ただ正面にある登山道の急登がまるで壁のように激しく、なかなかに高度を上げることができずに苦労の登りが続く。
踏みしめると柔らかい感触があり、石の埋まったところに足を掛けて登っていく。
ロープと鎖が張られ、それに沿っていくような急斜面。
ようやく登り切って時計を見ると九勢至から30分ほど掛かっていた。
雲が無かったら綺麗なんだろうな
ここまで登るとホッとする
山頂の稜線上に出るとなだらかな登りで、すぐ目の前に小高い丘のような登りが続いている。
そこに向かって少し登り、稜線上から左側を見下ろすと、雲の隙間から橙の紅葉が広がっていたのが見えた。
向かう先には十阿弥陀。
ここまでのやわらかな土の登山道とは対照的に、十阿弥陀の周りは高い段差の岩場。
その中に鏡のようなものが建ち、祠が置かれている。
この鏡のような物は「高皇産霊阿弥陀如来」と書かれた青銅鏡で、鏡が高妻山を空に映しているという。
高妻山を目的にしていると、いかにも十阿弥陀が十三仏の最後のような存在感で、ここが信仰の対象になっていそうな雰囲気も感じさせる。

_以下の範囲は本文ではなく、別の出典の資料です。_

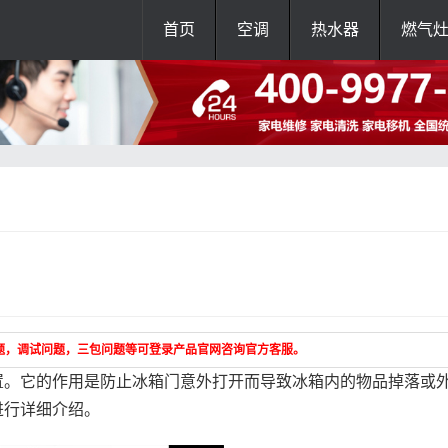
首页
空调
热水器
燃气
题，调试问题，三包问题等可登录产品官网咨询官方客服。
置。它的作用是防止冰箱门意外打开而导致冰箱内的物品掉落或
进行详细介绍。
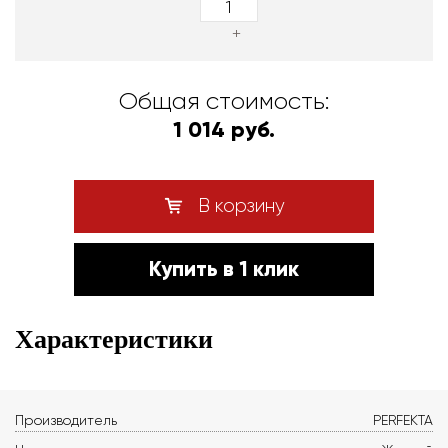
+
Общая стоимость:
1 014 руб.
В корзину
Купить в 1 клик
Характеристики
Производитель
PERFEKTA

高妻山の山頂はすぐそこで、岩が積まれたような山頂部はガスに覆われて何も見えなかった。
戸隠キャンプ場の入口から3時間20分ほど。
まわりを見渡して、眺望が得られないことを確認して、いよいよ乙妻山へと向かう。
誰も無いし何も見えないし
乙妻山へ
高妻山から乙妻山への登山道は、それまでの整備された状況から変わって人の少ない雰囲気が漂う。
山頂部直下は険しい岩の登山道で、両側とも高く切れ落ちている。
足を引っかけようものなら、転がってどこまでもいきそうな緊張感が続く。
さすが聞いてたとおりの険しさ
登山道は明瞭で、踏み跡もしっかりとあるため、険しい中でも足の踏み場に迷うことなく進んで行くことができる。

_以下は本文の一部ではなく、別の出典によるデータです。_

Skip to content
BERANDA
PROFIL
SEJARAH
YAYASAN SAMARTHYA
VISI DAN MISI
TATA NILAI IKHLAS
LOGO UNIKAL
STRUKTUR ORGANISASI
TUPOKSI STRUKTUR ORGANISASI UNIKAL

岩場を過ぎて、ひとつめの峰に登ると十一阿閦の祠があった。
高妻山までに通り過ぎてきた祠と変わらない小さくおとなしい雰囲気で、植物の根に押されてか傾いていた。
十一阿閦を過ぎるとハイマツの茂った細い尾根が続く。
高妻山の尖った形とは対照的に、丸く穏やかな中妻山を経由し、中妻山を下りると十二大日が置かれていた。
登山道上の十三仏の中でも、一不動と十二大日の2つが峰の上ではなく鞍部に置かれた十三仏で、十二大日については祠すらも無かった。
繁っている笹も、十二大日のまわりだけは枯れ草が茂ったように開けていた。
大型野生生物が出そうで・・・
両側が高くなった間を縫って、乙妻山へと登り返す。
笹や木に視界が遮られ、さらには雲に覆われている薄暗さで、ナニモノかが出てくるのではないかという気さえしてくるよう。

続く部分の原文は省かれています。